Monday, November 15, 2004

My last word on Rice...for a while

I am not sure why I comment on Korea's rice issues. Am I simply searching for material? Do I somehow think that the total of one week's work on Canadian farms and two weeks work on a Korean farm make me someone worth listening to? Should you care, I am not really asking; just pointing out my background in the field is pretty weak.

I thought I would start out with the WTO. Does anybody really like these guys? For some reason, the world chose to have a World Trade monitoring body and then ignores and fights everything that they say. It's not even a case of the established members of the club hazing new members, and prying open their markets. In a previous post about Korean rice and the WTO, I asserted that the US used stall tactics for years in it's WTO dealings but offered no cites. Here are two (here and there), discussing the US/Canada lumber dispute, being argued in the WTO and NAFTA. As any red-blooded Canadian would see it, the US is using these bodies to kill the Canadian lumber industry. I don't actually know if that is true.

The US suddenly has a ridiculous new WTO problem. Antigua wants it's online casinos opened to the US and the WTO agrees. According to the MSNBC article, about 5% of Atigua's population are employed by online casinos. That's crazy. I can understand some industries having open access, notably automotive, electronic and the like. I can barely accept that even staple industries like rice can be affected by the WTO but gambling? I don't know how much of a moralist I am, but as gambling both is restricted by and supporting (Bingo!) organized religion in America, it would seem to be more of a moral than an economic issue, even if it is a huge economic issue.

I will next note Korea's attempt to connect their rice import policy with their US beef import policy. I guess they would accept American beef if they didn't have to accept American rice. The Americans didn't play ball and I'm glad. I hope that when Korea accepts US beef, it's because it's safe, not because it protects their rice. In making the offer, though, did the Koreans imply that their continued ban on beef was motivated by politics rather than quarantine? And in making the offer, have they as good as admitted that US beef is acceptable and 'safe enough', whatever that means?

Back to Korea and it's rice woes.

The Joongang Daily just finished a series of five articles looking at Korean rice and farming. In all the articles I have read, 'Korean rice is about four times more expensive than imports mainly due to small-scale, inefficient farming and high production costs' (This quote actually from the Korea Herald).

The main suggestions given are to organize, improve quality and sell 'upscale', to increase farm size and to combine tourism (and here) with farming. It seems to me that increasing quality and farm size are conflicting plans but I don't know.

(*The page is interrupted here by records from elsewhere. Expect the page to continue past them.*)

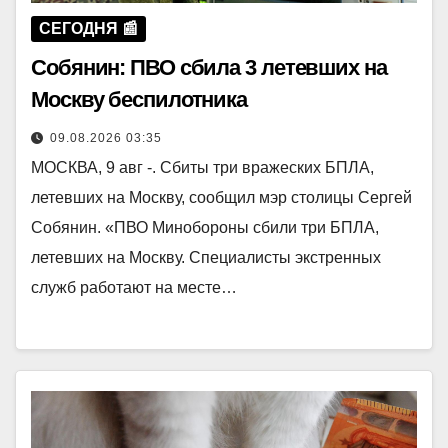
СЕГОДНЯ 📰
Собянин: ПВО сбила 3 летевших на
Москву беспилотника
09.08.2026 03:35
МОСКВА, 9 авг -. Сбиты три вражеских БПЛА,
летевших на Москву, сообщил мэр столицы Сергей
Собянин. «ПВО Минобороны сбили три БПЛА,
летевших на Москву. Специалисты экстренных
служб работают на месте…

Rice on my father-in-laws farm starts in the greenhouse growing as thick as sod. It is then transferred to a paddy planted by a 'planting machine' (I don't know the more technical name) that makes the rows, about 15 cm apart and planting 3 metres wide at a time. The paddy needs weeding, I suppose, then it is harvested by a combine about the size of an SUV. The planting and harvesting could be done by larger machines for the same quality but I don't know about in-greenhouse growth and the weeding.

As for the tourism, Korean farmers have moved from ox-powered farming to highly mechanized farming in a single generation. Actually, I have seen a field plowed by an ox in Son-yang, the village next to mine in Gangwondo. The problem, as I have seen it, is they are still coming to grips with a disposable culture. I don't know what kind of containers held food or makkoli (Traditional alcohol) 40 years ago but they were either kept and protected or they were easily biodegradable. There are a lot of plastic and glass bottles surrounding rice fields these days and used plastic or vinyl sheets used to cover the vegetable crops are left hanging in trees and alongside the roads. I think many tourists would be horrified. For environmental reasons as much as those concerning the viability of Korean farms, I would like to see farm tourism.

WorldWatch, an NGO based in Washington DC has some articles promoting supporting local farms and against factory farming. The main relevant point I found was that in concentrating food growth, their is greater risk of disease and destruction of the crops and those consuming them.